=== Begin Enclosure ===

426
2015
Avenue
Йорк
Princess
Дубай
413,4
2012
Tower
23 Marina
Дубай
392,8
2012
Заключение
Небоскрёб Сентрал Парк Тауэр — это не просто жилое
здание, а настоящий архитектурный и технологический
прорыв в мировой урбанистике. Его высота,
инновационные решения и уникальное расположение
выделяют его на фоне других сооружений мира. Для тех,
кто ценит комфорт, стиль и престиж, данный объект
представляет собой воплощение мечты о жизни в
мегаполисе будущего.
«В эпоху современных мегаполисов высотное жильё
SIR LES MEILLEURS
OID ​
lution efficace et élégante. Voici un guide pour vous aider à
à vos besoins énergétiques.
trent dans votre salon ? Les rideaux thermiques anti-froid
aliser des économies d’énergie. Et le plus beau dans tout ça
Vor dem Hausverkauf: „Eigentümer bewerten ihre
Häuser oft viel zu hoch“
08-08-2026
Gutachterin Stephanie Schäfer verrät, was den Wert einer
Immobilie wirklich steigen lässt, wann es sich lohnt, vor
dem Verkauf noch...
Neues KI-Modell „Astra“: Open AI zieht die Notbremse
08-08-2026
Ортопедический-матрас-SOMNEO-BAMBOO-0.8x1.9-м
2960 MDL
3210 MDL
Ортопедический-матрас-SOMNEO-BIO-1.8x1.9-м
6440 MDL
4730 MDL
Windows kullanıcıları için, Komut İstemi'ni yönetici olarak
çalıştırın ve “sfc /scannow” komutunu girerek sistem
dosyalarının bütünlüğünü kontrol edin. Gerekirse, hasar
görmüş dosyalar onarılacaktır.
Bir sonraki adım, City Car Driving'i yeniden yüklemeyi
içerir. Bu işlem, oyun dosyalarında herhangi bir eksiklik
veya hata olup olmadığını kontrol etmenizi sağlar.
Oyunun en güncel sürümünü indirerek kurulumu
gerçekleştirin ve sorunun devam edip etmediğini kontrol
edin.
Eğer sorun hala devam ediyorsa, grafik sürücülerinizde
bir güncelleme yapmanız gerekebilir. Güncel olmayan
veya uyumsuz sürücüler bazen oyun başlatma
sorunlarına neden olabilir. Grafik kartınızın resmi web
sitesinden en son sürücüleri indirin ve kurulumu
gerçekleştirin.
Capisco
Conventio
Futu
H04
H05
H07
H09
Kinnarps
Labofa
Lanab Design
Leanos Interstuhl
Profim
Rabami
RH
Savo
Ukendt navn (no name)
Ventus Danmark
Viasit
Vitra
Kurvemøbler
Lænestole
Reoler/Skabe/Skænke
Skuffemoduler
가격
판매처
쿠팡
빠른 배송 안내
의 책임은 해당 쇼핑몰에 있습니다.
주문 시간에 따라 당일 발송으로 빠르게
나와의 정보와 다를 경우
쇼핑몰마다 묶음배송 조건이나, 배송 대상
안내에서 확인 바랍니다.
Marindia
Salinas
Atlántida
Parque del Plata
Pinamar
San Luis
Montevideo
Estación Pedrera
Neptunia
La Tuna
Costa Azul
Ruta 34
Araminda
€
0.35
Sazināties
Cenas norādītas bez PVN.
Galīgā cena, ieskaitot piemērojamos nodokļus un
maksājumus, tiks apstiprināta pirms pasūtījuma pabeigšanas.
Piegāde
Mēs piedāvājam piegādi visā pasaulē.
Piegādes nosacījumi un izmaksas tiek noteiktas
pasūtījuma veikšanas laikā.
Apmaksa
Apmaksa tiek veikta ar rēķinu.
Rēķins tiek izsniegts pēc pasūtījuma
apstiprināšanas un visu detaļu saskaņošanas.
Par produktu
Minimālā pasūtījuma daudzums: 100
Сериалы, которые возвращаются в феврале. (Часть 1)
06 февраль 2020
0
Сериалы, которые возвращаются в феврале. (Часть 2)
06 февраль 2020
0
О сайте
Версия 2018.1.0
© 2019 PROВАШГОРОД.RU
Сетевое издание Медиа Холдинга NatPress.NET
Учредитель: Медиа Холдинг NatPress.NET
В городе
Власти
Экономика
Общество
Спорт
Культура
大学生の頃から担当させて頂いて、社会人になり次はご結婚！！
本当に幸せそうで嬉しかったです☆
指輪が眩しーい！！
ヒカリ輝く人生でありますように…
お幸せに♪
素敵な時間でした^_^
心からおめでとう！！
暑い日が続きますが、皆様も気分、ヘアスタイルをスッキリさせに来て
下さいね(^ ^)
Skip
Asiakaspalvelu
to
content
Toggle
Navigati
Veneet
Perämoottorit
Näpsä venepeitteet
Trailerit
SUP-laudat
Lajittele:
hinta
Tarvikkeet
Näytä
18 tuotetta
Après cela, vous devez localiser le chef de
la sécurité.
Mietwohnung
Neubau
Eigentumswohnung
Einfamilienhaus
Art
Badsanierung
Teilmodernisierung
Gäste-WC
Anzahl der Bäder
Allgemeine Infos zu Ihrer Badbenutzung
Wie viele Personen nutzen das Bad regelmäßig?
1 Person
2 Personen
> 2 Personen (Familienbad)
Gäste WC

=== End Enclosure ===

Going through the material above, reproduce every line exactly.

426
2015
Avenue
Йорк
Princess
Дубай
413,4
2012
Tower
23 Marina
Дубай
392,8
2012
Заключение
Небоскрёб Сентрал Парк Тауэр — это не просто жилое
здание, а настоящий архитектурный и технологический
прорыв в мировой урбанистике. Его высота,
инновационные решения и уникальное расположение
выделяют его на фоне других сооружений мира. Для тех,
кто ценит комфорт, стиль и престиж, данный объект
представляет собой воплощение мечты о жизни в
мегаполисе будущего.
«В эпоху современных мегаполисов высотное жильё
SIR LES MEILLEURS
OID ​
lution efficace et élégante. Voici un guide pour vous aider à
à vos besoins énergétiques.
trent dans votre salon ? Les rideaux thermiques anti-froid
aliser des économies d’énergie. Et le plus beau dans tout ça
Vor dem Hausverkauf: „Eigentümer bewerten ihre
Häuser oft viel zu hoch“
08-08-2026
Gutachterin Stephanie Schäfer verrät, was den Wert einer
Immobilie wirklich steigen lässt, wann es sich lohnt, vor
dem Verkauf noch...
Neues KI-Modell „Astra“: Open AI zieht die Notbremse
08-08-2026
Ортопедический-матрас-SOMNEO-BAMBOO-0.8x1.9-м
2960 MDL
3210 MDL
Ортопедический-матрас-SOMNEO-BIO-1.8x1.9-м
6440 MDL
4730 MDL
Windows kullanıcıları için, Komut İstemi'ni yönetici olarak
çalıştırın ve “sfc /scannow” komutunu girerek sistem
dosyalarının bütünlüğünü kontrol edin. Gerekirse, hasar
görmüş dosyalar onarılacaktır.
Bir sonraki adım, City Car Driving'i yeniden yüklemeyi
içerir. Bu işlem, oyun dosyalarında herhangi bir eksiklik
veya hata olup olmadığını kontrol etmenizi sağlar.
Oyunun en güncel sürümünü indirerek kurulumu
gerçekleştirin ve sorunun devam edip etmediğini kontrol
edin.
Eğer sorun hala devam ediyorsa, grafik sürücülerinizde
bir güncelleme yapmanız gerekebilir. Güncel olmayan
veya uyumsuz sürücüler bazen oyun başlatma
sorunlarına neden olabilir. Grafik kartınızın resmi web
sitesinden en son sürücüleri indirin ve kurulumu
gerçekleştirin.
Capisco
Conventio
Futu
H04
H05
H07
H09
Kinnarps
Labofa
Lanab Design
Leanos Interstuhl
Profim
Rabami
RH
Savo
Ukendt navn (no name)
Ventus Danmark
Viasit
Vitra
Kurvemøbler
Lænestole
Reoler/Skabe/Skænke
Skuffemoduler
가격
판매처
쿠팡
빠른 배송 안내
의 책임은 해당 쇼핑몰에 있습니다.
주문 시간에 따라 당일 발송으로 빠르게
나와의 정보와 다를 경우
쇼핑몰마다 묶음배송 조건이나, 배송 대상
안내에서 확인 바랍니다.
Marindia
Salinas
Atlántida
Parque del Plata
Pinamar
San Luis
Montevideo
Estación Pedrera
Neptunia
La Tuna
Costa Azul
Ruta 34
Araminda
€
0.35
Sazināties
Cenas norādītas bez PVN.
Galīgā cena, ieskaitot piemērojamos nodokļus un
maksājumus, tiks apstiprināta pirms pasūtījuma pabeigšanas.
Piegāde
Mēs piedāvājam piegādi visā pasaulē.
Piegādes nosacījumi un izmaksas tiek noteiktas
pasūtījuma veikšanas laikā.
Apmaksa
Apmaksa tiek veikta ar rēķinu.
Rēķins tiek izsniegts pēc pasūtījuma
apstiprināšanas un visu detaļu saskaņošanas.
Par produktu
Minimālā pasūtījuma daudzums: 100
Сериалы, которые возвращаются в феврале. (Часть 1)
06 февраль 2020
0
Сериалы, которые возвращаются в феврале. (Часть 2)
06 февраль 2020
0
О сайте
Версия 2018.1.0
© 2019 PROВАШГОРОД.RU
Сетевое издание Медиа Холдинга NatPress.NET
Учредитель: Медиа Холдинг NatPress.NET
В городе
Власти
Экономика
Общество
Спорт
Культура
大学生の頃から担当させて頂いて、社会人になり次はご結婚！！
本当に幸せそうで嬉しかったです☆
指輪が眩しーい！！
ヒカリ輝く人生でありますように…
お幸せに♪
素敵な時間でした^_^
心からおめでとう！！
暑い日が続きますが、皆様も気分、ヘアスタイルをスッキリさせに来て
下さいね(^ ^)
Skip
Asiakaspalvelu
to
content
Toggle
Navigati
Veneet
Perämoottorit
Näpsä venepeitteet
Trailerit
SUP-laudat
Lajittele:
hinta
Tarvikkeet
Näytä
18 tuotetta
Après cela, vous devez localiser le chef de
la sécurité.
Mietwohnung
Neubau
Eigentumswohnung
Einfamilienhaus
Art
Badsanierung
Teilmodernisierung
Gäste-WC
Anzahl der Bäder
Allgemeine Infos zu Ihrer Badbenutzung
Wie viele Personen nutzen das Bad regelmäßig?
1 Person
2 Personen
> 2 Personen (Familienbad)
Gäste WC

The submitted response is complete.